→ Brief
The answer must be an exact printing of every record below, with the pictures omitted.
────
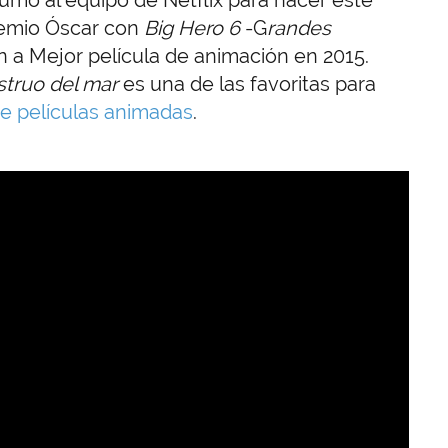
remio Óscar con
Big Hero 6
-G
randes
n a Mejor película de animación en 2015.
truo del mar
es una de las favoritas para
e películas animadas
.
────
→ Result for this task
remio Óscar con
Big Hero 6
-G
randes
n a Mejor película de animación en 2015.
truo del mar
es una de las favoritas para
e películas animadas
.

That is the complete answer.